Baseball talks head nowhere

August 11, 1994|By Peter Schmuck | Peter Schmuck,Sun Staff Writer

NEW YORK -- The Orioles return to Camden Yards tonight to face the Boston Red Sox, but it figures to be a short homestand.

The strike deadline set by the Major League Baseball Players Association passes after the completion of today's games, and there appears to be no hope of a quick end to baseball's labor dispute.

Union and owner representatives met for two hours yesterday at the Intercontinental Hotel, hoping that something would change the chemistry of the frozen collective bargaining negotiations, but baseball appears doomed to begin its eighth work stoppage in 23 seasons tomorrow. No further meetings have been scheduled, and the two chief negotiators -- union director Donald Fehr and management's Richard Ravitch -- left room to wonder if a settlement would be reached before the rest of the 1994 season is wiped out.

"At this point, I have no reason to think that anything of significance will occur any time soon," Mr. Fehr said. "I told Dick that this reminds me of 1981, because the owners are exactly where they want to be."

The reference to 1981 was particularly ominous, because that was the year that the players staged a 50-day strike rather than make concessions that they felt would destroy the free-agent market. The owners this year have made a salary-cap proposal that also would threaten the market value of free agents.

"It strikes me as a terrible shame that the owners want to put the players in this position," Mr. Fehr said. "It strikes me as a terrible shame that the owners can't figure out a way to divide up $1.8 billion in revenues among themselves, so they have to push the players into a strike."

Mr. Ravitch said: "We were reminded once again that the players do not respond to our concerns, except to say that they want to continue with the current system and make more and more money out of it."

The owners are pressing for a salary cap to create "cost certainty." They have offered the players a proposal that calls for a 50-50 split of all revenues, but that would be a reduction from the 58 percent of revenues that currently go toward players' salaries and benefits. The players countered with a proposal that did not address the salary cap and called for improvements in the compensation system, leaving an ideological gulf that will be difficult to cross.

"We continue to hope that, as Don once put it, lightning will strike and one of us will come up with an idea that will bridge this gap in the next day and a half," Mr. Ravitch said, "but I am not optimistic."

Yesterday's bargaining session was attended by several Orioles, including player representative Mike Mussina, alternate rep Jim Poole, Harold Baines, Mike Devereaux, Mark McLemore, Jamie Moyer, Mark Williamson and Arthur Rhodes.

Mr. Ravitch appealed to them to recognize the economic problems that face the game but found that the level of skepticism has increased since acting Commissioner Bud Selig recently reduced management projections on the number of teams losing money this year from 19 to 14.

"I think that if they had the facts or any other way of attempting to prove what they are saying, we would listen," Mr. Mussina said, "but they have made no attempt to prove what they are saying."

The owners still say that if the 1994 season ran its course, they would suffer combined operating losses of $100 million.

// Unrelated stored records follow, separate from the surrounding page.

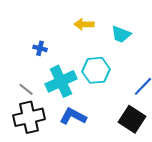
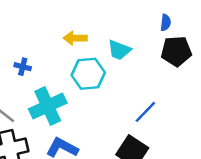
cyan hexagon: (96, 70) -> (88, 74), moved

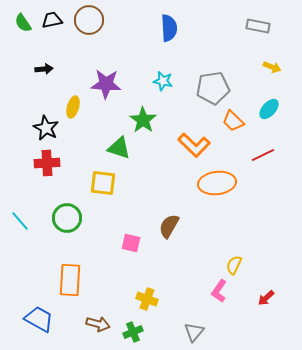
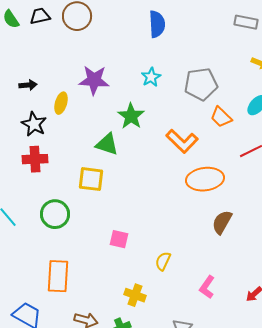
black arrow: (44, 69) -> (28, 85), moved
cyan star: (163, 81) -> (151, 77), turned 30
brown semicircle: (169, 226) -> (222, 222), moved
yellow semicircle: (234, 265) -> (163, 261), moved

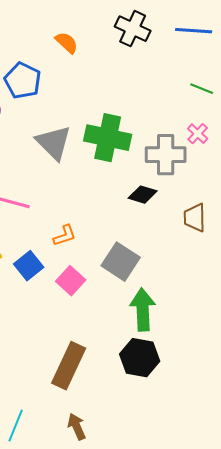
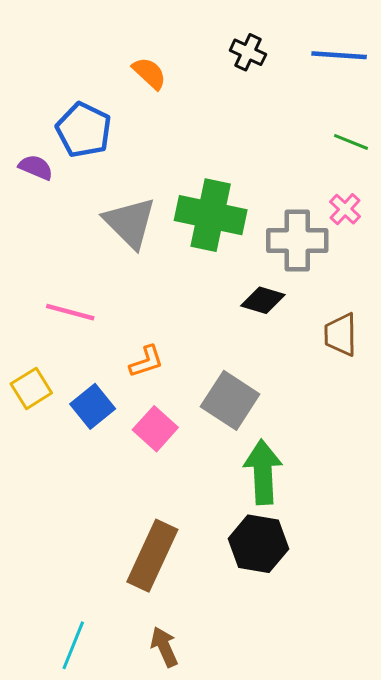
black cross: (133, 29) -> (248, 52), size x0.7

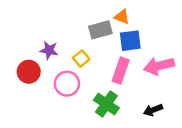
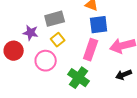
gray rectangle: (100, 30) -> (55, 19), moved
black arrow: (153, 110) -> (124, 75), moved

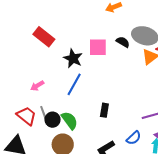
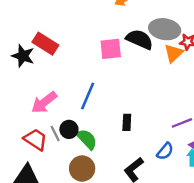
black semicircle: (123, 42) -> (140, 39), size x1.6
black star: (73, 58) -> (23, 56), moved
pink arrow: (37, 86) -> (44, 102), size x1.6
black circle: (53, 120) -> (69, 129), moved

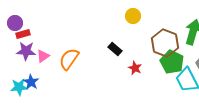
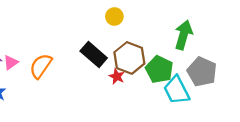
brown hexagon: (165, 43) -> (129, 58), moved
black rectangle: (115, 49) -> (94, 54), size x1.6

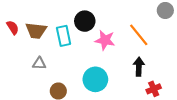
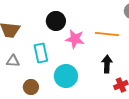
orange line: (139, 35) -> (107, 34), turned -45
cyan rectangle: (64, 36) -> (41, 53), moved

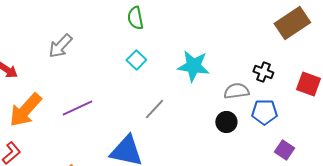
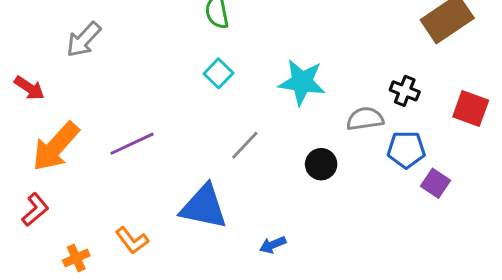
gray arrow: (60, 46) -> (84, 40), moved
black circle: (226, 122) -> (321, 164), moved
purple square: (284, 150) -> (435, 183), moved

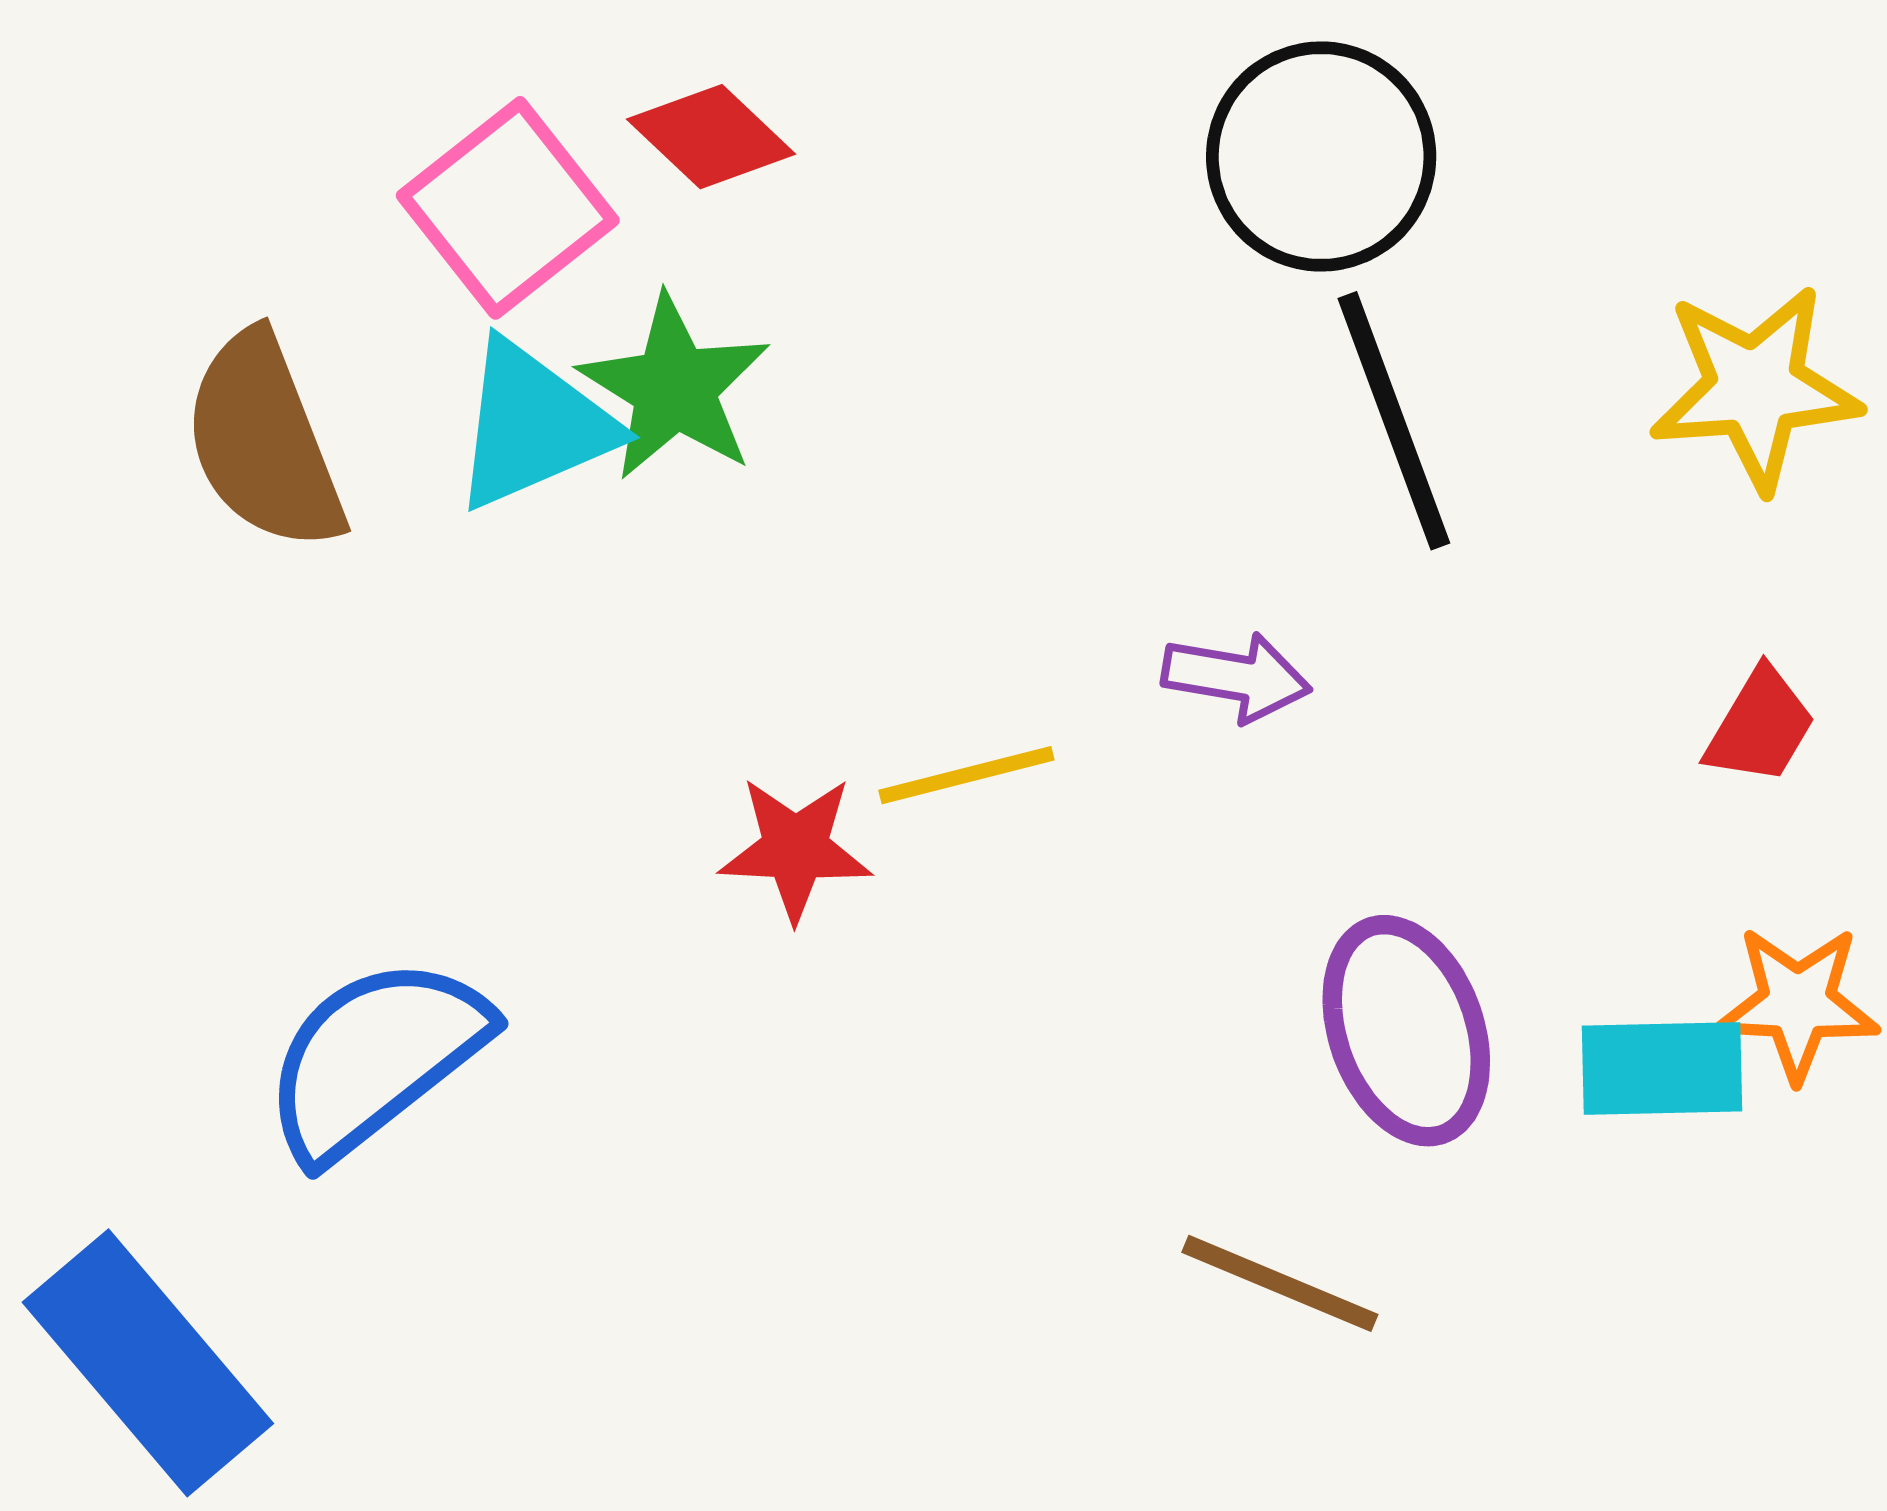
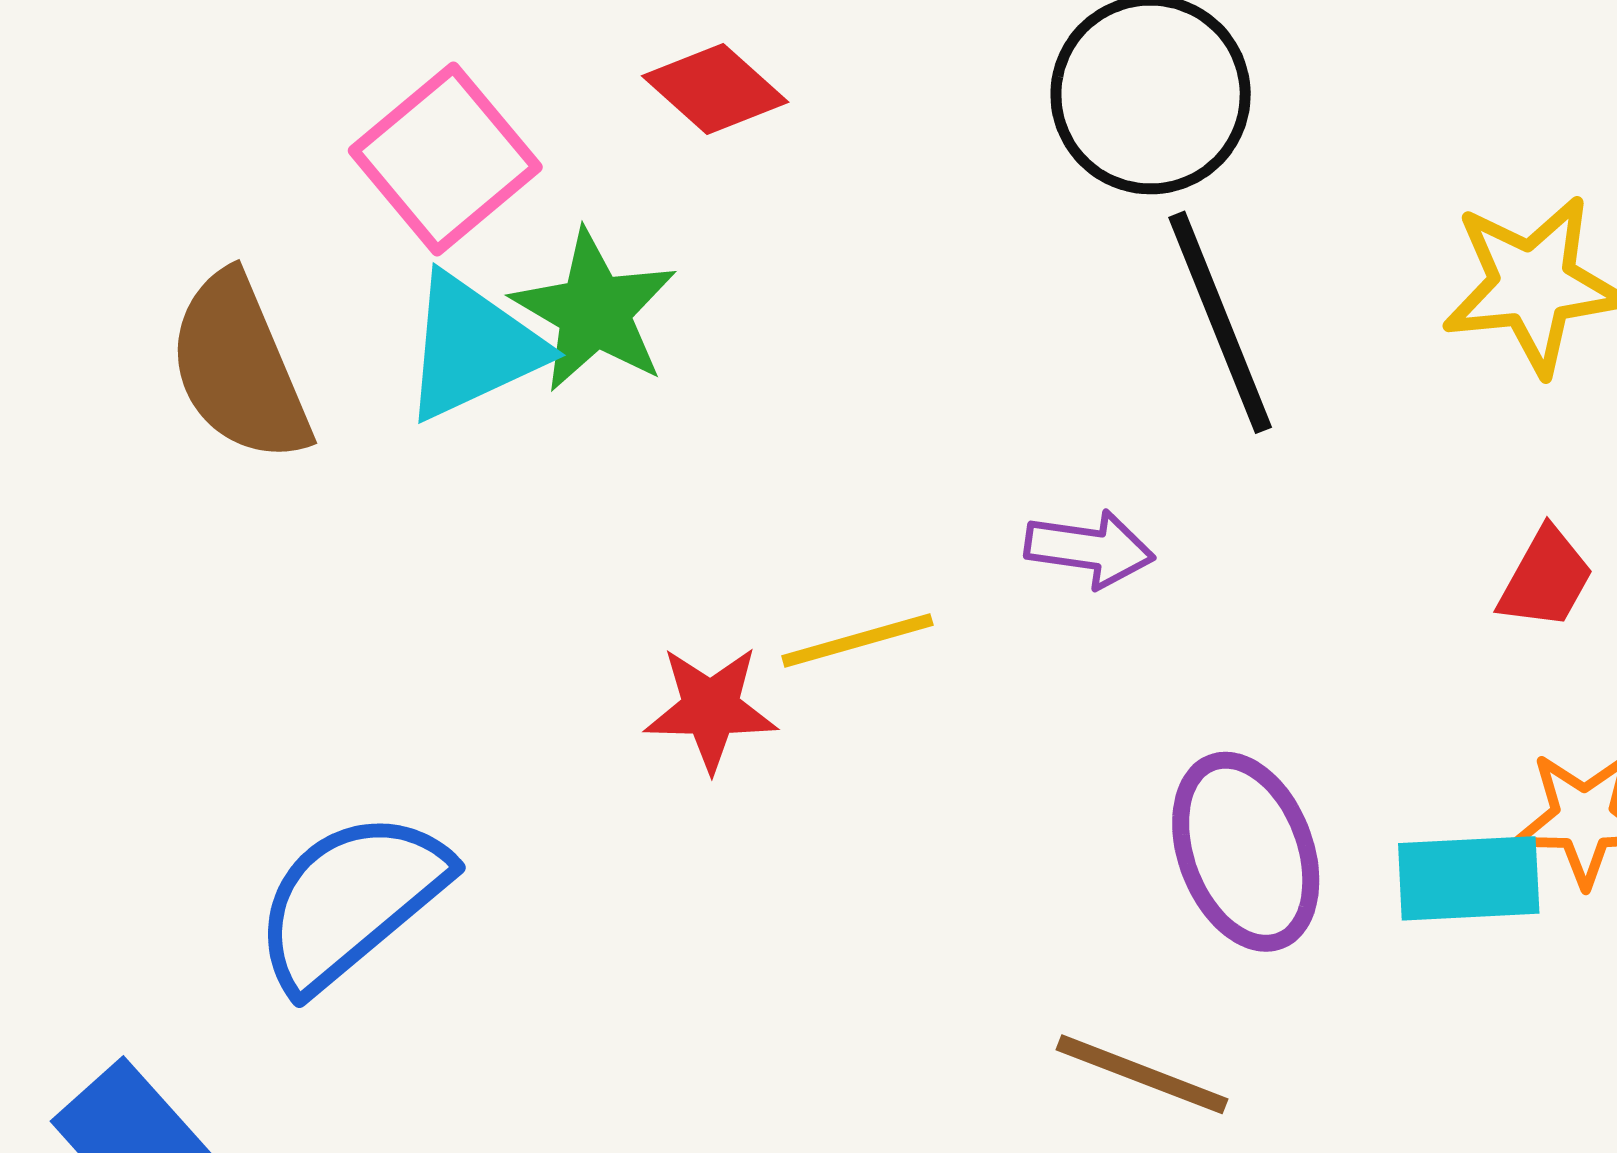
red diamond: (711, 137) -> (715, 89), moved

The proof, however, may be in their resolve once the players pack up and go home after today's games.

Both sides have prepared for a lengthy strike. The players have an estimated $175 million strike fund. The owners have a $260 million line of credit available to every team.

"Ravitch told us that strikes occur when one side underestimates the other," said Mr. Poole. "In this case, I think he is underestimating us. I don't think he knows the history of our union. Players 20 years ago stood up for us, and we want players 20 years from now to look at us the same way."

The only meeting that has been scheduled during the remainder of this week is an owners' conference call involving the 28 clubs tomorrow, but that apparently is only to discuss technical issues relating to a work stoppage. Orioles owner Peter G. Angelos said he did not think there would be any discussion of ownership's bargaining position.

"Presumably, the Executive Council is in touch with Ravitch, and that is the mechanism to represent everybody," Mr. Angelos said. "Everything gets done in that fashion. We've developed an approach -- one that is supported by all 28 clubs -- and they are in the process of implementing it."